O audiovisual e multimédia e as artes do espectáculo, sendo ambos subsectores culturais, têm naturezas profundamente distintas. O audiovisual e multimédia é um subsector intensivo em capital com particularidades próprias: os seus produtos são reprodutíveis e transaccionáveis a grandes escalas, em muitos casos exibem não-rivalidade e não-exclusividade no consumo. Portugal é relativamente competitivo neste domínio, em oposição aos restantes, nomeadamente nos livros e publicações. Um estudo conduzido pelo Gabinete de Estratégia, Planeamento e Avaliação Culturais, concluiu que a educação tem um papel fundamental na criação de novos públicos e na sensibilização dos indivíduos para a importância das artes da criação e fruição artística.

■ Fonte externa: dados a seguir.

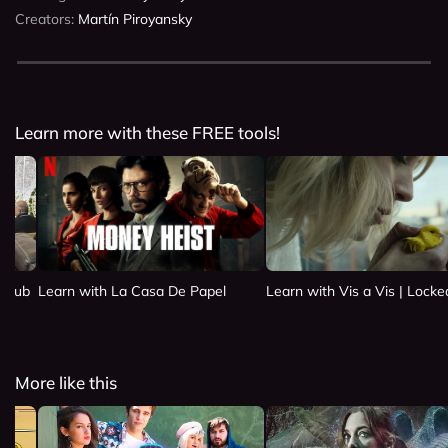
Creators:
Martín Piroyansky
Learn more with these FREE tools!
 Club
Learn with La Casa De Papel
Learn with Vis a Vis | Lock
More like this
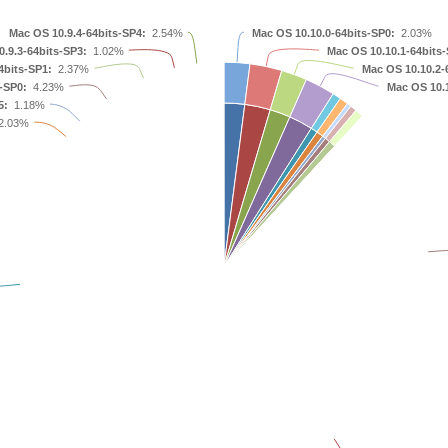
Mac OS 10.9.4-64bits-SP4:
2.54%
Mac OS 10.10.0-64bits-SP0:
2.03%
.9.3-64bits-SP3:
1.02%
Mac OS 10.10.1-64bits-
4bits-SP1:
2.37%
Mac OS 10.10.2-
-SP0:
4.23%
Mac OS 10.1
5:
1.18%
2.03%
Mac OS 10.6.8
Mac OS 10.8.3
Mac OS 10.7.5
Mac OS 10.8.2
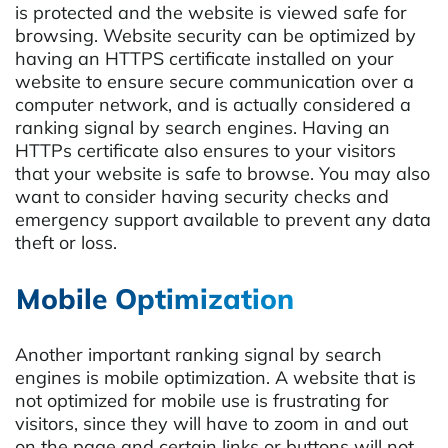
is protected and the website is viewed safe for
browsing. Website security can be optimized by
having an HTTPS certificate installed on your
website to ensure secure communication over a
computer network, and is actually considered a
ranking signal by search engines. Having an
HTTPs certificate also ensures to your visitors
that your website is safe to browse. You may also
want to consider having security checks and
emergency support available to prevent any data
theft or loss.
Mobile Optimization
Another important ranking signal by search
engines is mobile optimization. A website that is
not optimized for mobile use is frustrating for
visitors, since they will have to zoom in and out
on the page and certain links or buttons will not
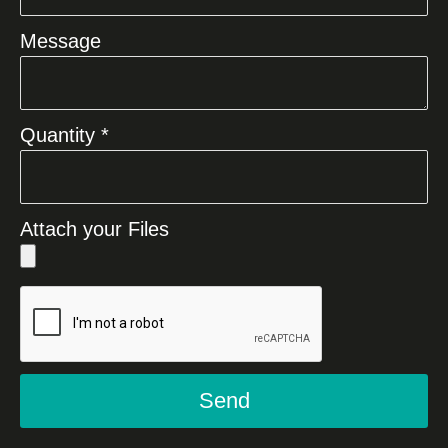
Message
Quantity *
Attach your Files
Send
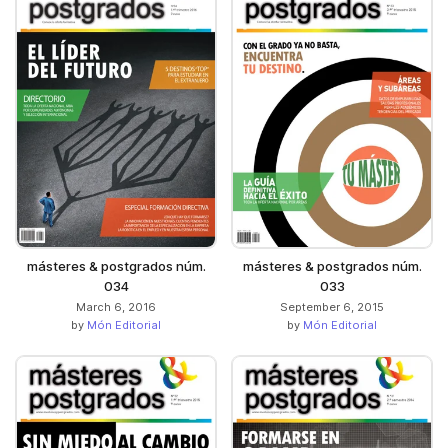
másteres & postgrados núm.
másteres & postgrados núm.
034
033
March 6, 2016
September 6, 2015
by
Món Editorial
by
Món Editorial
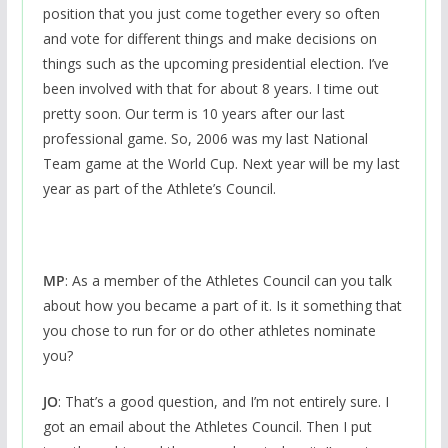
position that you just come together every so often
and vote for different things and make decisions on
things such as the upcoming presidential election. I’ve
been involved with that for about 8 years. I time out
pretty soon. Our term is 10 years after our last
professional game. So, 2006 was my last National
Team game at the World Cup. Next year will be my last
year as part of the Athlete’s Council.
MP
: As a member of the Athletes Council can you talk
about how you became a part of it. Is it something that
you chose to run for or do other athletes nominate
you?
JO
: That’s a good question, and I’m not entirely sure. I
got an email about the Athletes Council. Then I put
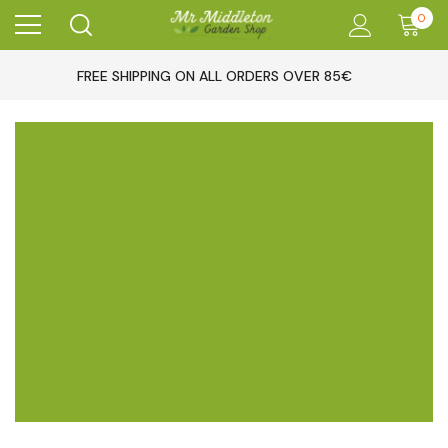
0
FREE SHIPPING ON ALL ORDERS OVER 85€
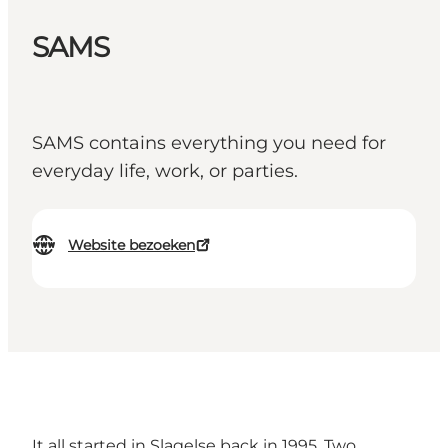
SAMS
SAMS contains everything you need for
everyday life, work, or parties.
Website bezoeken
It all started in Slagelse back in 1995. Two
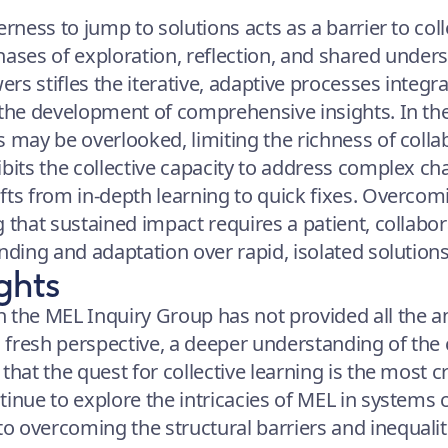
erness to jump to solutions acts as a barrier to coll
hases of exploration, reflection, and shared unders
s stifles the iterative, adaptive processes integral
 the development of comprehensive insights. In the
s may be overlooked, limiting the richness of coll
bits the collective capacity to address complex cha
fts from in-depth learning to quick fixes. Overcomi
g that sustained impact requires a patient, collabo
nding and adaptation over rapid, isolated solutions
ghts
 the MEL Inquiry Group has not provided all the an
fresh perspective, a deeper understanding of the 
that the quest for collective learning is the most c
inue to explore the intricacies of MEL in systems 
 overcoming the structural barriers and inequaliti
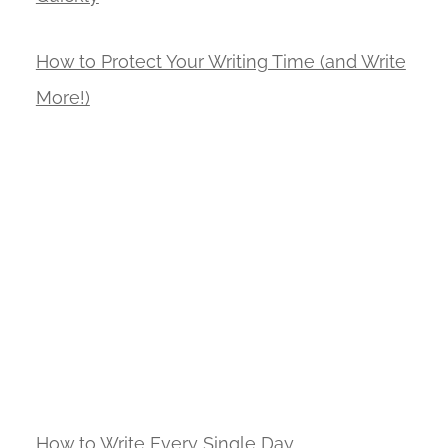
How to Protect Your Writing Time (and Write
More!)
How to Write Every Single Day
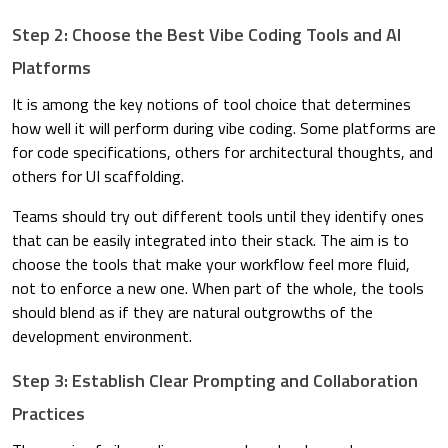
Step 2: Choose the Best Vibe Coding Tools and AI
Platforms
It is among the key notions of tool choice that determines
how well it will perform during vibe coding. Some platforms are
for code specifications, others for architectural thoughts, and
others for UI scaffolding.
Teams should try out different tools until they identify ones
that can be easily integrated into their stack. The aim is to
choose the tools that make your workflow feel more fluid,
not to enforce a new one. When part of the whole, the tools
should blend as if they are natural outgrowths of the
development environment.
Step 3: Establish Clear Prompting and Collaboration
Practices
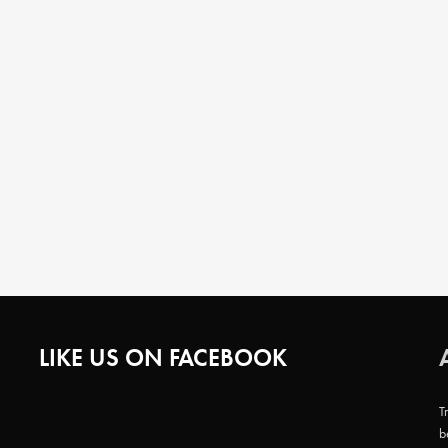
LIKE US ON FACEBOOK
T
b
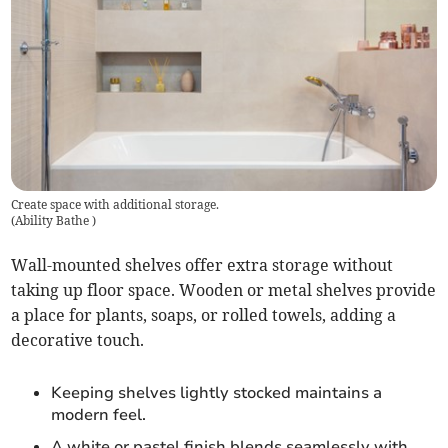
Create space with additional storage.
(
Ability Bathe
)
Wall-mounted shelves offer extra storage without
taking up floor space. Wooden or metal shelves provide
a place for plants, soaps, or rolled towels, adding a
decorative touch.
Keeping shelves lightly stocked maintains a
modern feel.
A white or pastel finish blends seamlessly with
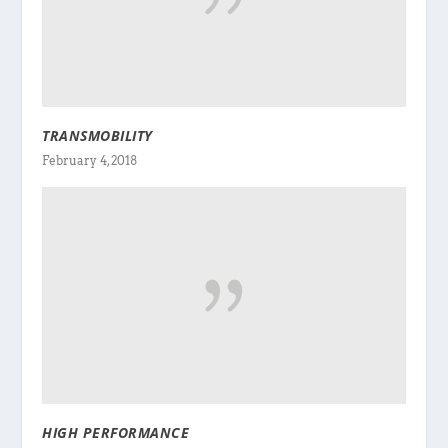
TRANSMOBILITY
February 4, 2018
HIGH PERFORMANCE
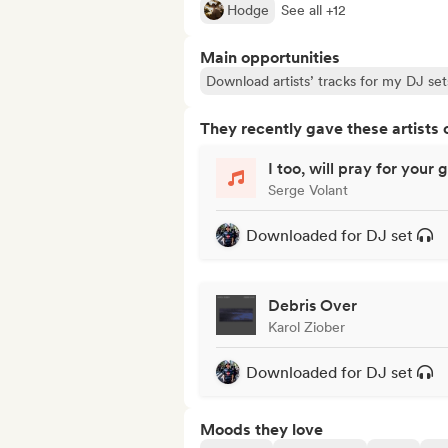
Hodge
See all +12
Main opportunities
Download artists’ tracks for my DJ set
They recently gave these artists 
I too, will pray for your 
Serge Volant
Downloaded for DJ set
Debris Over
Karol Ziober
Downloaded for DJ set
Moods they love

Com a proibição de concentração de pessoas e o encerramento das salas de espectáculo, rapidamente o que estava programado foi cancelado e o sector cultural paralisou. Fisicamente parado, num lado, cantores, escritores, pintores e outros artistas disponibilizaram gratuitamente os seus projectos, migrando para o espaço online, combatendo a solidão de muitos portugueses. No entanto, deve ser sabido que a criação artística, o trabalho técnico e os ensaios não são transferíveis para teletrabalho. Não nos podemos esquecer que estes artistas têm de comer e pagar contas. A importância da produção artística passa pela valorização do ser humano, em áreas como a ciência política, as ciências de comunicação, a filosofia e as letras. E, no combate ao vírus, todas elas têm estado lá para nós. Valorizar as ciências sociais e as humanidades é valorizar a liberdade. Valorizar a liberdade é valorizar a cultura. E, claro, valorizar a cultura é valorizar os nossos trabalhadores.

Nos últimos 20 anos, sinais alarmantes na cultura e educação deram a conhecer a diluição das humanidades nos currículos do ensino secundário e universitário. Editores e livreiros tiveram que se adaptar à nova realidade com a tranquilidade de quem carrega aos ombros o peso de uma sociedade adormecida. Insiste-se na crença de que avaliação é educação e formam-se cidadãos alienados, não conscientes. Se a imaginação é desapreciada, nas crianças e jovens, as escolas e as universidades passam a produzir máquinas robóticas de “so-le-tra-ção” e reprodução do conhecimento. “A rir castigam-se os costumes” e o costume tem de o deixar de ser, como diria o dramaturgo Gil Vicente.

Perante uma das maiores, senão a maior crise dos últimos cem anos, que seja esta a oportunidade de criar valor com base numa educação mais humanista e culta. A consciência cultural é liberdade, saber para que serve a educação e a cultura, e porque servem, são passos dados na defesa de um ensino para todos, sem distinção de classe. Há outra curva que temos de aplanar e essa é a curva da exclusão social. A luta contra a exclusão social não pode ser feita sem o movimento anti-propina, a redistribuição da riqueza e o investimento em serviços públicos universais. Educação sem preocupação cultural é o mesmo que liberdade sem expressão. Não faz sentido.

São necessárias políticas de educação e cultura com tradução num Orçamento do Estado robusto. As actividades culturais, sejam elas festivais em massa, mini gigs em bares ou discotecas, como projectos literários e de pintura. Para defendermos a cultura precisamos de liberdade. Sabê-la e exercê-la. Precisamos de reinvestir nos livros e nas letras e de desconstruir a ideia errática de que as línguas e humanidades ou as artes são a fuga à matemática. Precisamos de preservar a história e recordar o que a divergência populista fez no passado.

Quando a pandemia estiver sob controlo, espero que uma coisa fique clara: quem esteve lá para a sociedade civil foi a cultura. Em tempo de pandemia, mas também fora dela, a literatura, a música, a política e a comunicação, são dos instrumentos mais eficientes no combate à solidão. A discriminação das letras e humanidades é a discriminação da educação. Devemos formar cidadãos leitores, informados e críticos. A crítica é a nossa liberdade de expressão.